Examples of requests for the Core Connect API.
Single Dataset Query Import (Oracle jdbc url)
curl -X POST --header 'Content-Type: application/json' --header 'Accept: application/json' --header 'Authorization: BasicCreds <Base64EncodedPassword>' -d '{ \
"query":"SELECT * FROM tamr.TAMR_TEST", \
"datasetName":"oracle_test", \
"queryConfig":{ \
"jdbcUrl":"jdbc:oracle:thin:@192.168.99.101:1521:orcl", \
"dbPassword": "<password>", \
"dbUsername": "<username>", \
"truncateTamrDataset": false,
"fetchSize":1 \
} \
}' 'http://localhost:9100/api/connect/jdbcIngest'
Jinja Replacement for Passwords
Jinja templating is part of the API request processing and can be used to specify environment variable names instead of sending password literals. See Using a Jinja Template.
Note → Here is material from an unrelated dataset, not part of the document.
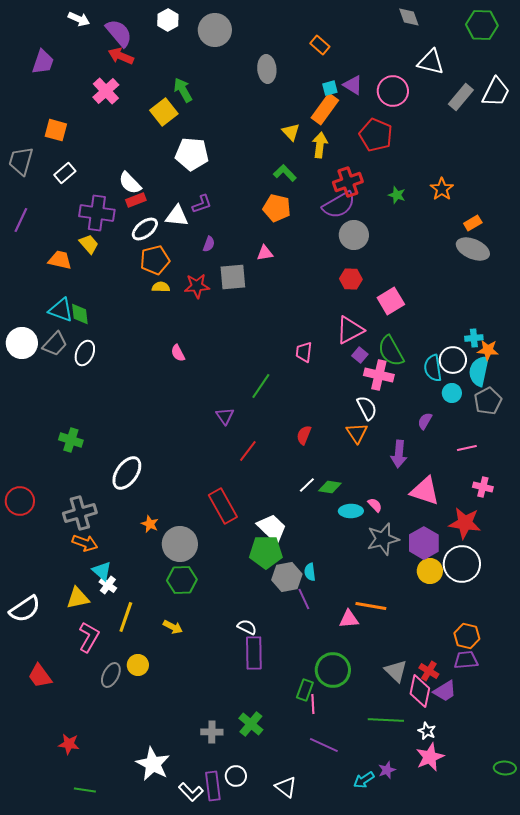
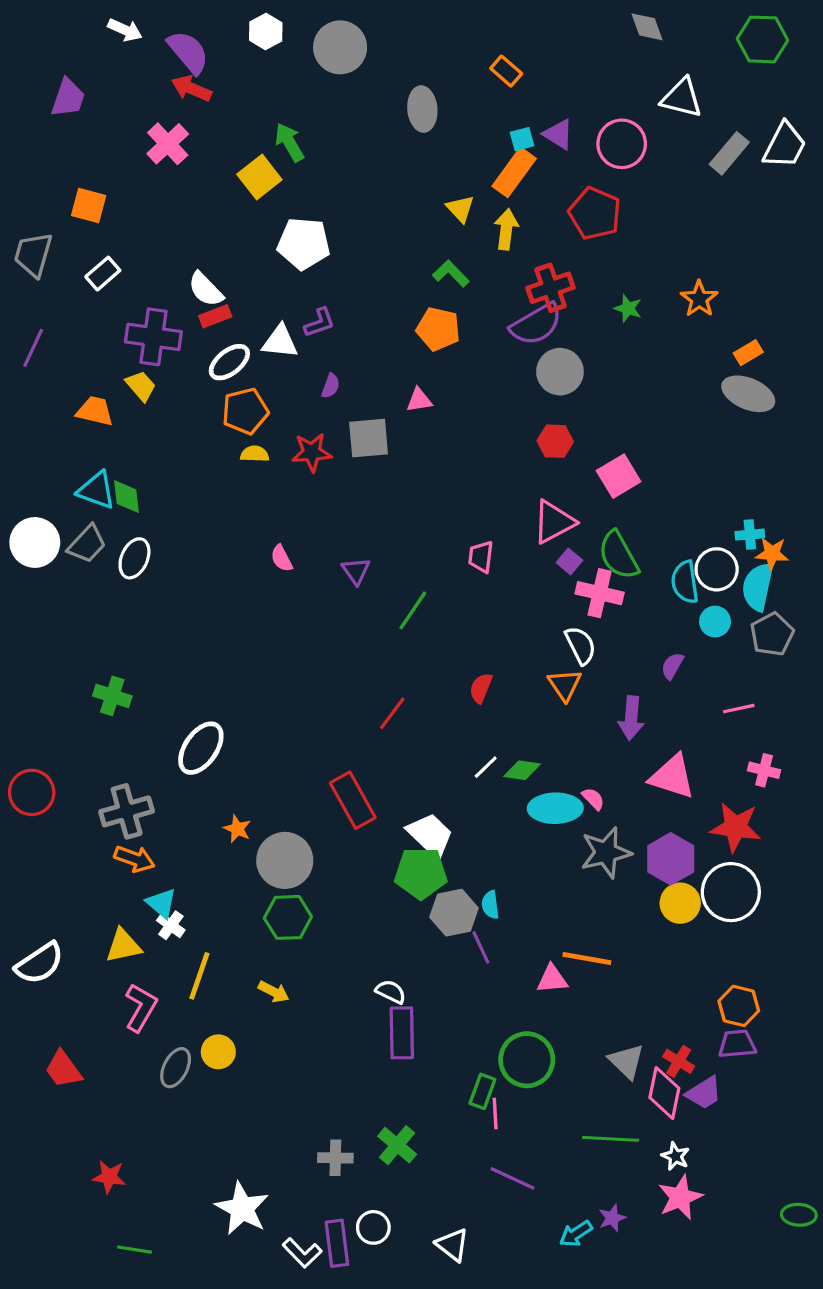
purple triangle: (225, 416) -> (356, 571), moved
cyan ellipse: (351, 511) -> (555, 808), size x1.4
curl -X POST --header 'Content-Type: application/json' --header 'Accept: application/json' --header 'Authorization: BasicCreds <Base64EncodedPassword>' -d '{ \
"query":"SELECT * FROM tamr.TAMR_TEST", \
"datasetName":"oracle_test", \
"queryConfig":{ \
"jdbcUrl":"jdbc:oracle:thin:@192.168.99.101:1521:orcl", \
"dbUsername":"{{ CONNECT_DB_USERNAME }}", \
"dbPassword":"{{ CONNECT_DB_PASSWORD }}", \
"fetchSize":1 \
} \
}' 'http://localhost:9100/api/connect/jdbcIngest'
Batch Dataset Query Import (Oracle jdbc url)
curl -X POST --header 'Content-Type: application/json' --header 'Accept: application/json' --header 'Authorization: BasicCreds <Base64EncodedPassword>' -d '{ \
"queryConfig": { \
"jdbcUrl": "jdbc:oracle:thin:@192.168.99.101:1521:orcl", \
"dbPassword": "<password>", \
"dbUsername": "<username>", \
"fetchSize": 0 \
}, \
"queryTargetList": [ \
{ \
"query": "SELECT * FROM tamr.TAMR_TEST where rownum<2", \
"datasetName": "oracle_test1", \
"truncateTamrDataset": true,
"primaryKey": [] \
}, \
{ \
"query": "SELECT * FROM tamr.TAMR_TEST where rownum>=2", \
"datasetName": "oracle_test2", \
"truncateTamrDataset": false,
"primaryKey": [] \
} \
] \
}' 'http://localhost:9100/api/connect/jdbcIngest/batch'
Presto Import
JDBC driver added for import from Presto DB with SSL authentication.
curl -X POST --header 'Content-Type: application/json' --header 'Accept: application/json' -d '{ \
"query": "select supplier_id, supplier_number, primary_address_state, primary_address_country_code, po_method, payment_method from reg_prod.supplier", \
"datasetName": "suppliers", \
"primaryKey": [ \
"supplier_id" \
], \
"truncateTamrDataset": false,
"queryConfig": { \
"jdbcUrl": "jdbc:presto://prod.company.net:8446/hive/default?SSL=true&SSLTrustStorePath=/data/temp/Prod_key_files/truststore.jks&SSLTrustStorePassword=<password>&SSLKeyStorePath=/data/temp/Prod_key_files/keystorepresto.jks&SSLKeyStorePassword=<password>", \
"dbUsername": "<kerberos_user_name>", \
"dbPassword": "<password>", \
"fetchSize": 10000 \
} \
}' 'http://localhost:9100/api/connect/jdbcIngest/ingest'
Google BigQuery Examples
The BigQuery driver is provided by CData. See the full CData BigQuery documentation.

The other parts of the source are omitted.